On Ascension day, in days long past, the inhabitants of Nantwych (or Hellath Wen, as the town used to be called) used to assemble in gala dress round the ‘Old Biat’ salt pit, which was ornamented for the occasion with flowers and all procurable rustic finery, and pass the day in dancing, feasting, and merriment. [This was called Blessing the Brine].

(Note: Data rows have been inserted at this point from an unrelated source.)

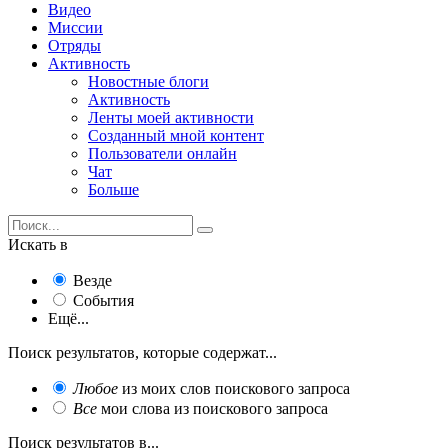
Видео
Миссии
Отряды
Активность
Новостные блоги
Активность
Ленты моей активности
Созданный мной контент
Пользователи онлайн
Чат
Больше
Искать в
Везде
События
Ещё...
Поиск результатов, которые содержат...
Любое
из моих слов поискового запроса
Все
мои слова из поискового запроса
Поиск результатов в...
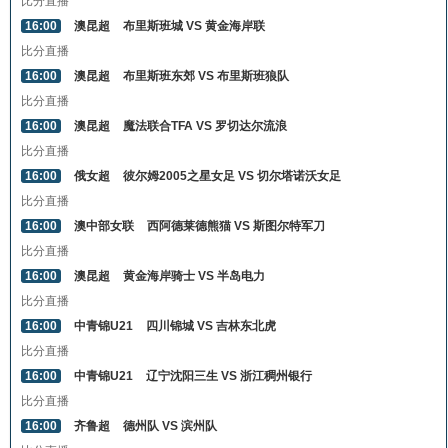
比分直播
16:00
澳昆超
布里斯班城 VS 黄金海岸联
比分直播
16:00
澳昆超
布里斯班东郊 VS 布里斯班狼队
比分直播
16:00
澳昆超
魔法联合TFA VS 罗切达尔流浪
比分直播
16:00
俄女超
彼尔姆2005之星女足 VS 切尔塔诺沃女足
比分直播
16:00
澳中部女联
西阿德莱德熊猫 VS 斯图尔特军刀
比分直播
16:00
澳昆超
黄金海岸骑士 VS 半岛电力
比分直播
16:00
中青锦U21
四川锦城 VS 吉林东北虎
比分直播
16:00
中青锦U21
辽宁沈阳三生 VS 浙江稠州银行
比分直播
16:00
齐鲁超
德州队 VS 滨州队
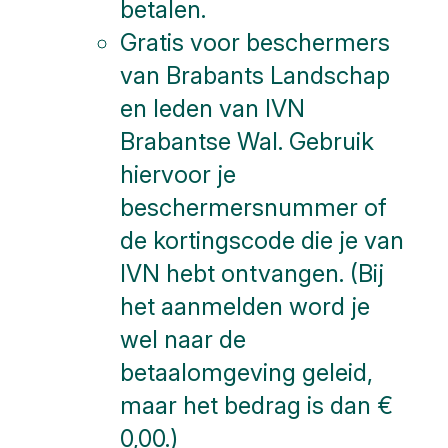
betalen.
Gratis voor beschermers
van Brabants Landschap
en leden van IVN
Brabantse Wal. Gebruik
hiervoor je
beschermersnummer of
de kortingscode die je van
IVN hebt ontvangen. (Bij
het aanmelden word je
wel naar de
betaalomgeving geleid,
maar het bedrag is dan €
0,00.)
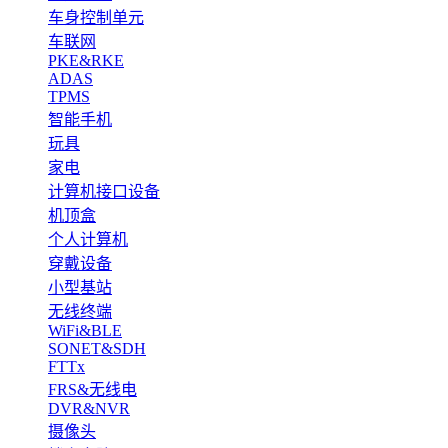
车身控制单元
车联网
PKE&RKE
ADAS
TPMS
智能手机
玩具
家电
计算机接口设备
机顶盒
个人计算机
穿戴设备
小型基站
无线终端
WiFi&BLE
SONET&SDH
FTTx
FRS&无线电
DVR&NVR
摄像头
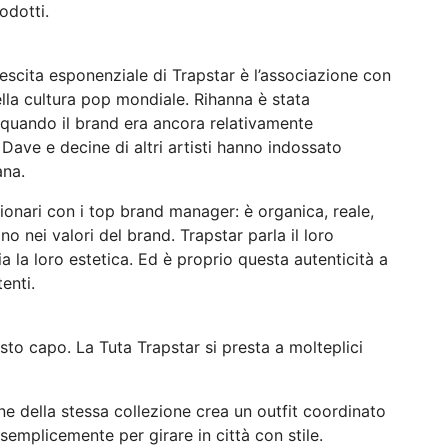
odotti.
escita esponenziale di Trapstar è l’associazione con
della cultura pop mondiale. Rihanna è stata
 quando il brand era ancora relativamente
ave e decine di altri artisti hanno indossato
ana.
ilionari con i top brand manager: è organica, reale,
no nei valori del brand. Trapstar parla il loro
ia la loro estetica. Ed è proprio questa autenticità a
enti.
esto capo. La Tuta Trapstar si presta a molteplici
e della stessa collezione crea un outfit coordinato
semplicemente per girare in città con stile.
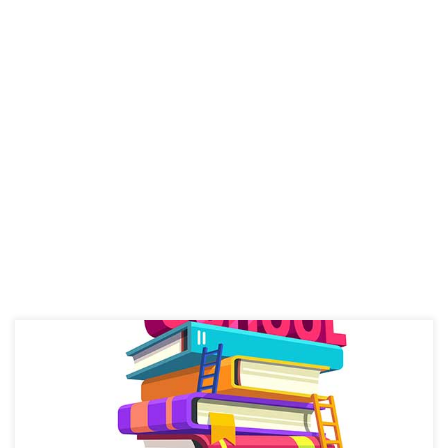
Kako sam već obećao, a moja obećanja su inače stabilna ali
spora, evo najzad jednog teksta o edukaciji on-line. Ja sam inače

Wreaths of varied hues we bring,
Flowers of the early spring
Hand in hand we join a ring
Round Old Biat pit to sing
God Bless the Brine


Gather ‘Paigles’, bring ‘Lent Lilies,’
Of ‘Sweet Nancy’ tie up posies
Add ‘Ladies smock’ all silver white
‘Marsh Marygolds,’ childhood’s delight

CHORUS:  Wreaths etc

Bawme the Old Pit with ribbands gay,
Torn from the groves green boughs display,
Whilst we in holiday attire
Lead the fleet dance both child and sire.
CHORUS:  Wreaths etc

Sound the lound trimbrel, beat the drum,
Nor let the clarion’s throat be dumb,
Here let us feast, and sing, and play;
Ascension’s feast’s our holiday.
CHORUS:  Wreaths etc

Long since, before the Roman host
In pomp of war old Cheshire crost,
This pit our fathers’ labouring saw,
The garnered hoards from earth to draw.

CHORUS:  Wreaths etc

We bless the author of all good,
For that which savours all our food;
Of gifts on man that showered are,
What gift to this can we compare?

CHORUS:  Wreaths etc

The finny treasures of the deep,
The flocks that climb the mountain steep,
All food spread over plain and lea,
Without our salt would tasteless be?
CHORUS:  Wreaths etc

Pledge of true friendship, for its sake
Wild Arabs scorn their faith to break;
Nor will their truth e’er prove at fault
Towards him with whom they’ve eaten salt.
CHORUS:  Wreaths etc
We envy not climes where we’re told
The rivers run o’er sands of gold,
Nor sigh we for Golcondas’s mine
Whilst we can boast our pits of brine.

CHORUS: Wreaths etc
We hear in foreign lands, salt sick,
The wild herds roam in search of lick.
Who by words may dare to measure
The price of this heavenly treasure.

CHORUS:  Wreaths etc

So when Ascension’s morn appears,
As years succeeding follow years,
Shall ‘Hellath Wen’ her children see
United here for mirth and glee.
CHORUS:  Wreaths etc
And as our Saviour on this day
Triumphant rose from earth away,
So shall our thanks to Heaven arise,
So let our praises reach the skies.
CHORUS - Wreaths of varied hue we bring,
Flowers of the early spring,
Hand in hand we form a ring,
Round Old Biat pit to sing,
God bless the Brine.

Paigle, is Cheshire for a primrose or Cowslip.
Lent Lilies, Daffodils. 
Sweet Nancy, Narcissus.
Lady’s Smock, the Cuckoo flower.
To bawme is to adorn, to dress up.

Salt was supposed never to be used at a witch festival. Homer speaks of (αλσ). Salt used in England to be considered as proof against all demoniac influence, and was and is given in some parts of England to a new-born babe, to preserve it from the devil until screened from him by baptism. The present (not uncommon in Cheshire and Lancashire), on its first visit, of an egg, a handful of salt, and a bunch of matches, is called “puddining.” In America the deer and buffalo will traverse great distances, directed by instinct, at certain times of the year, to the Salt Lick.